Fraser Health officials were taken to task by Port Coquitlam council for the many discarded needles used to inject drugs being found on city property.
In a community safety update to council Tuesday (Oct. 15), city bylaw staff reported 495 needles have been discovered since May 1 in 68 locations in Port Coquitlam parks. That doesn’t include, it was noted, the ones collected during daily sweeps conducted in a program funded by Fraser Health in conjunction with the 3030 Gordon Project homeless shelter.
It’s not a new issue for the city. Council and the Downtown Port Coquitlam Business Improvement Association expressed similar concerns 18 months ago to Fraser Health.
Coun. Darrell Penner complained discarded needles weren’t a problem in PoCo parks until the Lower Mainland Purpose Society for Youth and Families, based in New Westminster, under contract from Fraser Health as part of a provincial harm reduction strategy, began distributing and collecting needles a few years ago.
But Fraser Health medical officer Dr. Ingrid Tyler responded the recommendation from health officials is to use a clean needle every time, so to make it safe they try to give out as many as are needed so users can have a clean needle every time. But several councillors felt Purpose was handing out way too many.
“I’ve lost track in the last couple of months of the amount of correspondence from Port Coquitlam residents coming across discarded needles,” said Mayor Brad West.
Noting many are being found in Lions, Gates and Veterans parks, he said his primary concern is needles being discarded in places frequented by children. West said the city asked the Purpose Society to stop distribution at one time, but they resumed again about two years ago. He added Port Coquitlam requested other options be developed to reduce the number being found in the community but “they’ve basically said no.”
“This is something we’re going to have to continue to push for. I’m not satisfied with the status quo. Not only harm to the public, but the amount of staff that are having to be dedicated to picking up needles,” said West. “This model of distribution has been rolled out into our community without discussion, let alone permission, from this city and this council.”

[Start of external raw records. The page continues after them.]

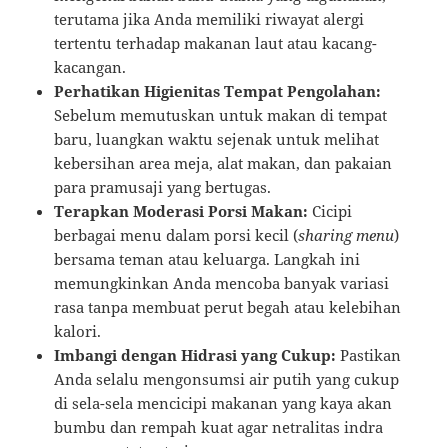
terutama jika Anda memiliki riwayat alergi
tertentu terhadap makanan laut atau kacang-
kacangan.
Perhatikan Higienitas Tempat Pengolahan:
Sebelum memutuskan untuk makan di tempat
baru, luangkan waktu sejenak untuk melihat
kebersihan area meja, alat makan, dan pakaian
para pramusaji yang bertugas.
Terapkan Moderasi Porsi Makan:
Cicipi
berbagai menu dalam porsi kecil (
sharing menu
)
bersama teman atau keluarga. Langkah ini
memungkinkan Anda mencoba banyak variasi
rasa tanpa membuat perut begah atau kelebihan
kalori.
Imbangi dengan Hidrasi yang Cukup:
Pastikan
Anda selalu mengonsumsi air putih yang cukup
di sela-sela mencicipi makanan yang kaya akan
bumbu dan rempah kuat agar netralitas indra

West said it was Victoria bureaucrats who decided the strategy was an appropriate way to reduce health issues.
“I don’t accept that at face value. There should be a discussion with the community about the appropriateness of that or the consequences,” said West. “Right now what’s being done is not working for the parents or others in Port Coquitlam who are finding discarded needles in parks, trails and playgrounds.”
Katharine Moriarty, a regional harm reduction coordinator for Fraser Health, told council 23 needle disposal units have been installed in the region, including three in the Tri-Cities, in the last 12 months. One of those is in downtown Port Coquitlam behind the Tri-Cities Mental Health and Substance Abuse Centre on Elgin Avenue.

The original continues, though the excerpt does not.